Googlebot is almost DDOSing my website

I noticed high CPU usage on my server, but not coming from regular traffic. Instead, the crawl stats from the Google Search Console look like this:

Is that a good thing, or should I worry about it (e.g. configuration issue on my site)?

How many pages does your site have?

Based on the Google Search Console’s Coverage report, around 690K, 43.1K of which are marked as valid, and 650K marked as Excluded, most of which for the reason: “Alternate page with proper canonical tag”.

And according to yourself and/or your database? It doesn’t really help to compare google against google to try and figure out what’s going on.

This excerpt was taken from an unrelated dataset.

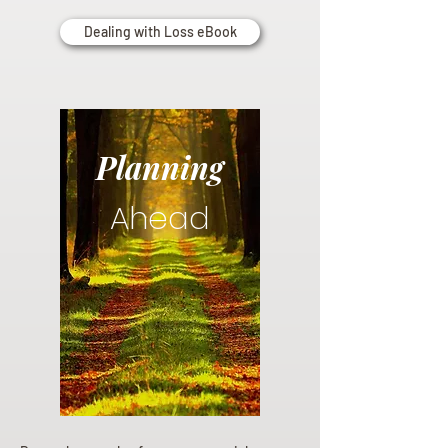
Dealing with Loss eBook
Planning
Ahead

Sorry. I used Google data because it’s a bit difficult to answer. It’s a WordPress installation. I have over 9000 posts, a dozen of pages, about 10 authors, 190 categories, and around 1700 tags.

Right. Then those requests do seem a bit extreme. Do you have some sort of logs to see what was crawled? It is maybe ending up in some kind of loop somewhere?

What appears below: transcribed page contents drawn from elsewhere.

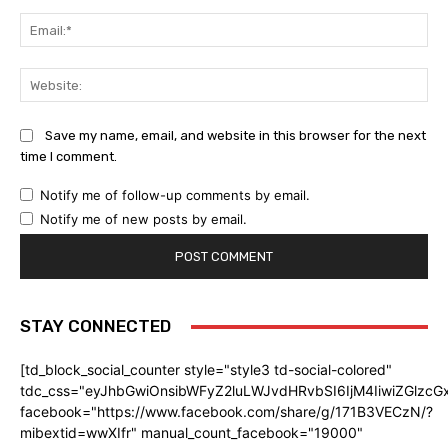
Ema
Web
Save my name, email, and website in this browser for the next
time I comment.
Notify me of follow-up comments by email.
Notify me of new posts by email.
STAY CONNECTED
[td_block_social_counter style="style3 td-social-colored"
tdc_css="eyJhbGwiOnsibWFyZ2luLWJvdHRvbSI6IjM4IiwiZGlz
facebook="https://www.facebook.com/share/g/171B3VECzN/?
mibextid=wwXIfr" manual_count_facebook="19000"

Yes, I can provide the access log for November: https://mega.nz/file/64AASRjR#hfQg7Xz0uIdnoMgCxv1IHDOR8PTn2RfD2-DlKZ-V00c

The Google Search Console also shows several links with string parameters and redirects.

?amp=1 is normal. I don’t quite understand the wptouch_switch since I disabled that plugin several months ago, maybe it’s just on some other websites.

It would seem Google already has all those URLs in its database, so it will continue to crawl them.

Moreover, your website just serves the actual page a ignores those query parameters now that the plugin is no longer installed. Luckily, there is canonical meta tag to the URL without those query parameters, so I don’t think you’ll get in trouble with duplicate content or anything like that.

It might be advisable though to let any URL that contains wptouch_ in the query string return a 404 to get google to purge the URL from its search results. Though beware I’m not a SEO expert and can’t 100% tell if that’ll work and/or if it’s better to leave it as is.

Wouldn’t “410 Gone” be a better choice?

From: https://en.wikipedia.org/wiki/List_of_HTTP_status_codes#4xx_client_errors

410 Gone

Indicates that the resource requested is no longer available and will not be available again. This should be used when a resource has been intentionally removed and the resource should be purged. Upon receiving a 410 status code, the client should not request the resource in the future. Clients such as search engines should remove the resource from their indices. Most use cases do not require clients and search engines to purge the resource, and a “404 Not Found” may be used instead.

1 Like

That does sound better, yes.

Alternatively, I thought about using a 301 permanent redirect.
What surprised me is that Google crawler generated around 10k to 20k requests a day for months, if not years, and suddenly decided to send 300k-400k crawl request my way for no apparent reason.